Anak yang diperlakukan dengan baik, penuh kesabaran, dan kasih sayang akan tumbuh menjadi anak yang percaya diri, mudah bergaul, dan sayang kepada orang-orang di sekelilingnya. Berbeda dengan anak yang sering dibentak, dimarahi karena kesalahan sepele, dihukum terlalu keras, maka ia cenderung mencari cara untuk melindungi dirinya dari kemarahan orang tuanya, misalnya dari salah satu kasus yang saya temukan, anak yang terlalu takut kepada orang tuanya jadi suka berbohong supaya orang tuanya tidak memarahinya. Ia juga kerap melampiaskan kemarahannya kepada teman sekelasnya. Menjadi sulit ketika orang tua merasa anaknya baik-baik saja sehingga sering kali mereka menyalahkan anak lain dan mencari kambing hitam dibanding mengevaluasi diri.
Nabi Muhammad SAW selalu mengajak anak bermain dan berlemah lembut kepada mereka
![]() |
Photo by Baby Natur on Unsplash |
Sahabat Anas rhadiayallhu ‘anhu bercerita,
“Terkadang, Nabi shallallahu ‘alaihi wa sallam (mencandaiku dengan) memanggilku, ‘Wahai Dzal Udzunain (si pemilik dua daun telinga).’ Abu Usamah (salah satu periwayat hadis) mengatakan, ‘Beliau bermaksud untuk bersenda gurau dengannya.'” (HR. Tirmidzi)
Banyak hadis yang meriwayatkan betapa Rasulullah menyayangi anak kecil di sekelilingnya. Beliau pernah terkena kencing seorang bayi dalam gendongannya, tapi tidak mempermasalahkan itu. Ketika berbicara dengan anak kecil, beliau mensejajarkan posisinya sebagai bentuk sayang dan menghargai lawan bicaranya. masya Allah. Betapa indahnya akhlak beliau.
Menurut saya pribadi, tidak ada yang namanya kebaikan yang bisa diterapkan dengan melakukan sikap dan perilaku buruk. Misalnya, demi mendisiplinkan anak, kita terpaksa memukul, mendiamkan, dan membentak anak-anak. Hal semacam ini hanya menimbulkan luka dan rasa takut, bukan kesadaran untuk patuh kepada aturan.
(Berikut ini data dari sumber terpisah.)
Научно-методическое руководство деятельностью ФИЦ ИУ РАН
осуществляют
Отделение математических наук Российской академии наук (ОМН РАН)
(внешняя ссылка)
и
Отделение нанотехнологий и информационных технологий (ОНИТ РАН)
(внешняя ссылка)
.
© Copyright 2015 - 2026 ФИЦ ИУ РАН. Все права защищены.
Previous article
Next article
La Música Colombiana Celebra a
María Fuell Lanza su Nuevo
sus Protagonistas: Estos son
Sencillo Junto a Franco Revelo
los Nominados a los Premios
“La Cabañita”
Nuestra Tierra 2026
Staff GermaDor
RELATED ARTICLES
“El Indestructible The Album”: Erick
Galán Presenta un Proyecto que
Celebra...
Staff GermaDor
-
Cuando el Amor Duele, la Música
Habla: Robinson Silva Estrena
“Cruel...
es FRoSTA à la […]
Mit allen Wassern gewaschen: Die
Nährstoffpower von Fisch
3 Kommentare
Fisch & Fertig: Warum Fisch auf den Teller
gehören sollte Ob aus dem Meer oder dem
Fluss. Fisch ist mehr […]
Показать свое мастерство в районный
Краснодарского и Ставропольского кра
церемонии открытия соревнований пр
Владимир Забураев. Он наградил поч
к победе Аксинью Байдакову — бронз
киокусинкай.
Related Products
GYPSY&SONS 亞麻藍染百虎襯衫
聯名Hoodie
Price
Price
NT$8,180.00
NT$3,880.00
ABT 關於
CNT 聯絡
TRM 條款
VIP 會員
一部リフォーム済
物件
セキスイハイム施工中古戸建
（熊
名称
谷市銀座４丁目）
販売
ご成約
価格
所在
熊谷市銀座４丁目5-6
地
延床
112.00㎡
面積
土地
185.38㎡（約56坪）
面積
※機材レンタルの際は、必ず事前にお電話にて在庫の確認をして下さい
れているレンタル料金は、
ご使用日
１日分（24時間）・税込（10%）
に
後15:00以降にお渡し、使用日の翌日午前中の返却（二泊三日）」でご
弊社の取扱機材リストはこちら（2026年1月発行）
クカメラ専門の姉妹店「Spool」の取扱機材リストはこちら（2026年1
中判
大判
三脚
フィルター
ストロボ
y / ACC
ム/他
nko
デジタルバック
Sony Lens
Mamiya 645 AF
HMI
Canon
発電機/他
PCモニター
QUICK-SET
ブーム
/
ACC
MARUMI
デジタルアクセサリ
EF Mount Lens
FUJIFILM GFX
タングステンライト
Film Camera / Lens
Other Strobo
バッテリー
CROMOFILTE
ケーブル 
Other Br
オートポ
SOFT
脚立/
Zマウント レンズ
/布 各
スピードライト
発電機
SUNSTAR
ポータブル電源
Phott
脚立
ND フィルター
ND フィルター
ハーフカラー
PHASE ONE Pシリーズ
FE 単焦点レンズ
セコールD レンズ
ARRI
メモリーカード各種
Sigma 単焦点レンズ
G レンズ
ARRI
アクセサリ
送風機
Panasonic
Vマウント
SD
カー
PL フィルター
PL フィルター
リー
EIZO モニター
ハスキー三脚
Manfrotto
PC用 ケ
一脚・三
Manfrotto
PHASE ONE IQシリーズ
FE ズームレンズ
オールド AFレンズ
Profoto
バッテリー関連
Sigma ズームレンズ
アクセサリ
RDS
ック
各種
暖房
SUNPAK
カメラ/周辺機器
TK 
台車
Makanya, tidak heran banyak anak-anak yang dibesarkan dengan kekerasan atau pengabaian cenderung melakukan hal buruk di belakang orang tuanya.
Tidak penting seberapa banyak waktu kita buat anak-anak karena tidak semua orang tua bisa stand by di rumah setiap waktu, tapi ketika bersama, berikan waktu kita kepada mereka tanpa teralihkan oleh pekerjaan atau hal lain.
Saya percaya, anak-anak yang dibesarkan dengan kasih sayang tanpa mengesampingkan kedisiplinan akan mengerti kondisi orang tuanya. Tidak selalu menuntut, tidak selalu manja, bahkan mereka cenderung mandiri dan survive ketika harus tinggal jauh dari kita.